SECTION 4.4 Restricted Actions.

(a) The Company shall not amend, modify or supplement any provision of the Rights Agreement in a manner that adversely affects the rights and benefits of any Holder under any such provision.

(b) Notwithstanding anything to the contrary contained herein, for so long as at least 50% of the originally issued shares of Series B Stock is held by the Investors, the Company shall not, and shall not permit any of its Subsidiaries to, directly or indirectly, without the prior written consent of at least a majority of the then-outstanding shares of Series B Stock: (i) take

12

any action, or fail to take any action, that would have the effect of substantially altering the business of the Company and its Subsidiaries as such businesses are conducted as of the Closing Date after giving effect to the transactions contemplated by the CK Purchase Agreement; or (ii) effect any sale, conveyance or other disposition of, or encumbrance upon, all or substantially all of the property, assets or business of the Company or merge with or into or consolidate with any other corporation or entity or entities, or effect any transaction or series of related transactions in which more than 50% of the capital stock or Total Voting Power is transferred or disposed of, or effect any voluntary dissolution or liquidation or effect a reorganization in any form of transaction (including, without limitation, any reorganization into a limited liability company, a partnership or any other non-corporate entity which is treated as a partnership for federal income tax purposes).

ARTICLE V
TERMINATION

SECTION 5.1 Termination. Without limiting any liability of the Company or the Holders for any breach of its obligations hereunder, this Agreement may be terminated: (i) if the Company and the Holders holding a majority of the Voting Securities mutually agree in writing; (ii) with respect to the Investors, by notice in writing at any time when the Investors Beneficially Own in the aggregate less than 10% of the Total Voting Power of the Company, and with respect to any other Holder, by notice in writing at any time by such Holder, when such Holder has ceased to Beneficially Own at least 10% of the Total Voting Power of the Company; (iii) at any time on or after the Redemption Date; or (iv) if the Company causes the conversion of all of the shares of Series B Stock into shares of Common Stock pursuant to Section 6(b) of the Certificate of Designations; provided, however, that, for purposes of this clause (iv), the restrictions set forth in Section 3.1 shall continue to be in full force and effect unless, or until, this Agreement has been, or is, terminated pursuant to clause (i), (ii) or (iii) of this Section 5.1.

ARTICLE VI
MISCELLANEOUS

SECTION 6.1 Amendment and Modification. This Agreement may be amended, modified and supplemented, and any of the provisions contained herein may be waived, only by a written instrument signed by the Company and by the Holders owning at least a majority of the outstanding Voting Securities owned by all Holders. No course of dealing between or among any Persons having any interest in this Agreement will be deemed effective to modify, amend or discharge any part of this Agreement or any rights or obligations of any Person under or by reason of this Agreement.

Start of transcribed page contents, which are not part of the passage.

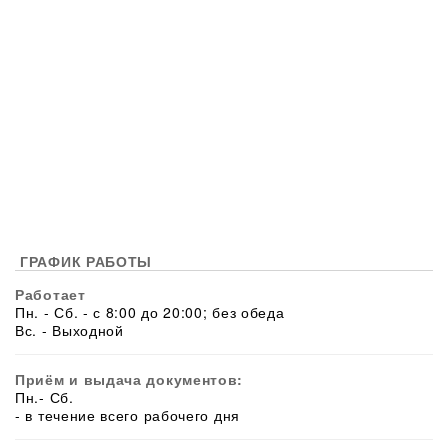
ГРАФИК РАБОТЫ
Работает
Пн. - Сб. - с 8:00 до 20:00; без обеда
Вс. - Выходной
Приём и выдача документов:
Пн.- Сб.
- в течение всего рабочего дня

SECTION 6.2 Assignment; No Third Party Beneficiaries.

(a) Neither this Agreement, nor any of the rights, interests or obligations hereunder shall be assigned by any of the parties hereto (whether by operation of Law or otherwise) without the prior written consent of the other parties; provided, however that (i) each Investor may assign its rights, interests and obligations under this Agreement to any other Investor and to (except

13

for Sections 2.4, 4.1 and 4.4(b)) any Institutional Investor, Other Transferee, or Affiliate of such Investor in connection with a transfer of Voting Securities to such Person, and (ii) in the event of such assignment, the assignee shall agree in writing to be bound by the provisions of this Agreement.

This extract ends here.